7. North Carolina (7)

8. Michigan State (9)

9. Florida (12)

10. Florida State (14)

11. UNLV (10)

12. Michigan (11)

13. Murray State (13)

14. Georgetown (15)

15. Duke (8)

16. Virginia (18)

17. Mississippi State (16)

18. Marquette (17)

19. San Diego State (19)

20. Wisconsin (20)

21. Saint Mary's (24)

22. Creighton (23)

23. Indiana (21)

24. Notre Dame (NR)

25. Wichita State (NR)

Dropped out: West Virginia (22), Gonzaga (25)

There was less movement on my ballot this week than at any other point during this season. Most losses suffered by teams in my top 25 were in close road games. One exception was Marquette, which got blitzed at Notre Dame, but I had to consider that the Golden Eagles were playing without their best remaining big man, sophomore forward Davante Gardner. (Unlike the team's other center, Chris Otule, Gardner is going to return soon.) I didn't want to punish Marquette too much, but I did want to reward Notre Dame for its fourth straight quality win. So the Irish make my ballot for the first time.

I also don't believe that a voter should punish a team for losing on the road to a team that is ranked above it. Last week, Indiana lost at Michigan, Michigan lost at Michigan State, Wisconsin lost at Ohio State and Virginia lost at Florida State. I still think Kansas is a little better than Missouri, but Missouri won, so I flipped those two. And if a team loses by a bucket on the road to a good conference team, it's also hard to penalize them. That's why UNLV (which fell at Wyoming) and Creighton (lost to Northern Iowa on a buzzer-beating three) didn't get dinged too badly. In fact, Creighton moved up a spot due to my decision to drop West Virginia, which barely beat Providence in overtime to avoid its fourth straight loss.

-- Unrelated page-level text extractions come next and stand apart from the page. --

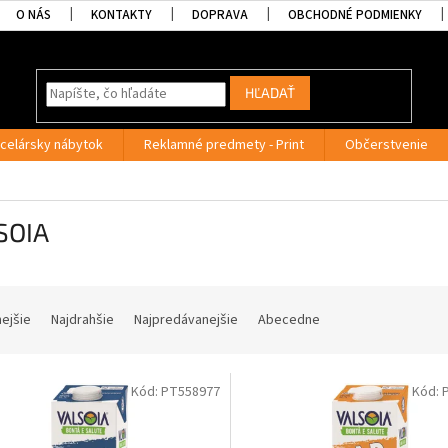
O NÁS
KONTAKTY
DOPRAVA
OBCHODNÉ PODMIENKY
HĽADAŤ
celársky nábytok
Reklamné predmety - Print
Občerstvenie
SOIA
nejšie
Najdrahšie
Najpredávanejšie
Abecedne
Kód:
PT558977
Kód: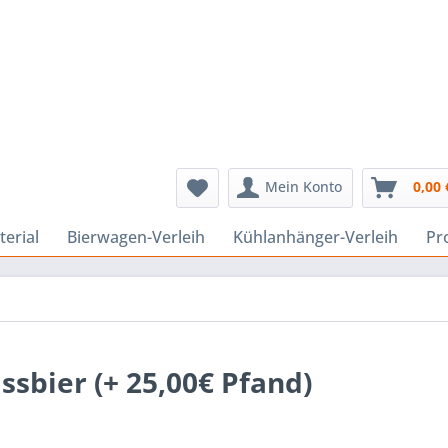
Mein Konto
0,00 
erial
Bierwagen-Verleih
Kühlanhänger-Verleih
Pr
ssbier (+ 25,00€ Pfand)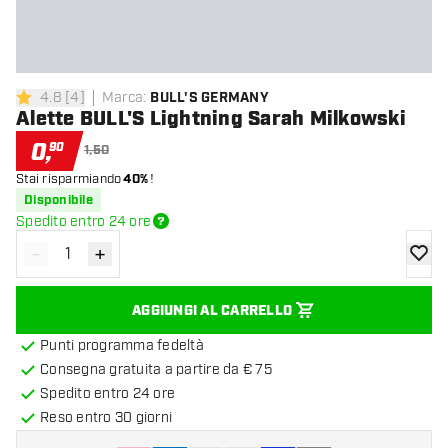
4.8
[
4
]
Marca
:
BULL'S GERMANY
4.8 stelle di valutazione
Alette BULL'S Lightning Sarah Milkowski
0
,
90
1,50
Stai risparmiando
40%
!
Disponibile
Spedito entro 24 ore
-
+
Diminuisci quantità
Aumenta quantità
aggiung
AGGIUNGI AL CARRELLO
Punti programma fedeltà
Consegna gratuita a partire da € 75
Spedito entro 24 ore
Reso entro 30 giorni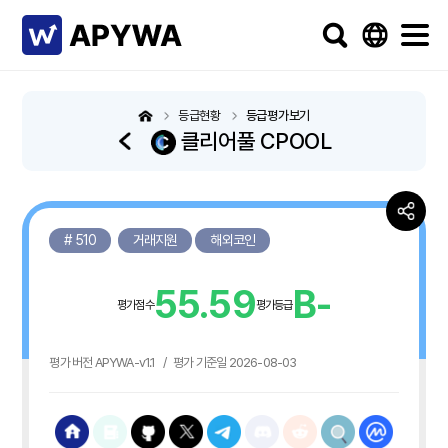
등급현황
등급평가보기
클리어풀 CPOOL
# 510
거래지원
해외코인
55.59
B-
평가점수
평가등급
평가 버전 APYWA-v1.1
/
평가 기준일 2026-08-03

The team that got dropped the most this week is Duke. I've been sensing for the last several weeks that the Blue Devils weren't quite as good as their ranking, but until they lost I didn't have an opportunity to let my ballot reflect that.

Elsewhere, I wouldn't say I've totally given up on Gonzaga, but in the wake of the Bulldogs' blowout loss at BYU, I don't foresee putting them back into my top 25. Even if they beat St. Mary's at home, I wouldn't rank them because, well, they're supposed to beat teams at home. Gonzaga has some nice players, but this team is just too young and lacking physical strength to be ranked right now.

I had a lot of good options at No. 25, but, as usual, I gave extra deference to a mid-major team. Wichita State, which is now tied with Creighton for first place in the Missouri Valley Conference, has quietly had an excellent season. The Shockers have an opportunity to make some real noise when they visit Creighton on Saturday. The Bluejays won in Wichita on Dec. 31 by seven points, so I'm very much looking forward to the rematch.

Other teams I considered ranking: Iowa State, Temple, Southern Miss, Middle Tennessee State, Weber State, VCU, Cleveland State, Harvard and Iona. Aside from Iowa State, which will play Baylor twice and Missouri once (on the road), those teams will not have the chance to play games where a win would vault them onto my ballot. Thus, they likely finish the season unranked. But that doesn't mean they will be unloved. Not in this space, anyway.